Exercise goal
Find every line below where the string "suudab" shows up, and copy those lines.

[Page-level text extractions]
● ● ●

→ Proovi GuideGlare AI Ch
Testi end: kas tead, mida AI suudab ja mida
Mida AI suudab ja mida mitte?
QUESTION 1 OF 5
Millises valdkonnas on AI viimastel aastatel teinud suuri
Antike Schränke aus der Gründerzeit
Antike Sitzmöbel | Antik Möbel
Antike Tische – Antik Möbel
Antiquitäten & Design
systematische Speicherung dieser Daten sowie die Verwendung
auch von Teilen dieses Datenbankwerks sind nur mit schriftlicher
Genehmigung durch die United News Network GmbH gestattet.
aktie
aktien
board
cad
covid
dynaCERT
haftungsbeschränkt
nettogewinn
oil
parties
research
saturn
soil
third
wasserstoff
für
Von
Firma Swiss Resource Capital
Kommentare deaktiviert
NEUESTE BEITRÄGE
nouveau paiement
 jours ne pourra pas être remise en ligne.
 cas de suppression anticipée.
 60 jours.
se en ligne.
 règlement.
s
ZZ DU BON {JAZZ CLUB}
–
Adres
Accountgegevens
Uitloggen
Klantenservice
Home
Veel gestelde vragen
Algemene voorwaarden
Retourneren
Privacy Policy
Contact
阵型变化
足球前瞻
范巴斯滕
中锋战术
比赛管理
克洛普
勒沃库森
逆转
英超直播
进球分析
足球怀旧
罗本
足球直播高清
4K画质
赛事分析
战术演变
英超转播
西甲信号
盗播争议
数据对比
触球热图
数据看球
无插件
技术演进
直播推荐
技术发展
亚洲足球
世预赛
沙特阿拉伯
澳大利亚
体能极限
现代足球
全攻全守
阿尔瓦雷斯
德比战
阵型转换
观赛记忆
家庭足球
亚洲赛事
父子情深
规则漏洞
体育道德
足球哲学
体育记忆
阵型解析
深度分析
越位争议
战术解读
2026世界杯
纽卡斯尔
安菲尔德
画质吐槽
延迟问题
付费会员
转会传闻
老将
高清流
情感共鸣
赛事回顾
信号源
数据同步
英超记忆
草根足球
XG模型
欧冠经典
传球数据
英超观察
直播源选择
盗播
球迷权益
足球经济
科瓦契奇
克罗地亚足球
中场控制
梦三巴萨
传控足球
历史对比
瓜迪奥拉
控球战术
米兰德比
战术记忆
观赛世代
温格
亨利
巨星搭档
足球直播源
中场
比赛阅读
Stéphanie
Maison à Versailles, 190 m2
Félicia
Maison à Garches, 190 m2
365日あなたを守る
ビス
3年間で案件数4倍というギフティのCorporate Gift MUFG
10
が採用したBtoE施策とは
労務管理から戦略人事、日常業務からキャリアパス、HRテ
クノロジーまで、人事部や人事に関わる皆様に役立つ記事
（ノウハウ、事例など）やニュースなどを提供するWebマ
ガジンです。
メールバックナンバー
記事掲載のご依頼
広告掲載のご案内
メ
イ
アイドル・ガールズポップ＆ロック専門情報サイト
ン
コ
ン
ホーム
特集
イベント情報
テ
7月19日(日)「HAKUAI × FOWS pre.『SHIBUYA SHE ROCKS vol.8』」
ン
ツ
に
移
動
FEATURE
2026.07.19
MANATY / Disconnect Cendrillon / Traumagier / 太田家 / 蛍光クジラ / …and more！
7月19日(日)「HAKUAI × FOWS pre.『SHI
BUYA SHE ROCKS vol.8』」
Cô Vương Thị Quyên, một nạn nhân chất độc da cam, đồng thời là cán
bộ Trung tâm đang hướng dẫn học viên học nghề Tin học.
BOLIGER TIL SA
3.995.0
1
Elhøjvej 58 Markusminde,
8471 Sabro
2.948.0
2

● ● ●

Task result
Testi end: kas tead, mida AI suudab ja mida
Mida AI suudab ja mida mitte?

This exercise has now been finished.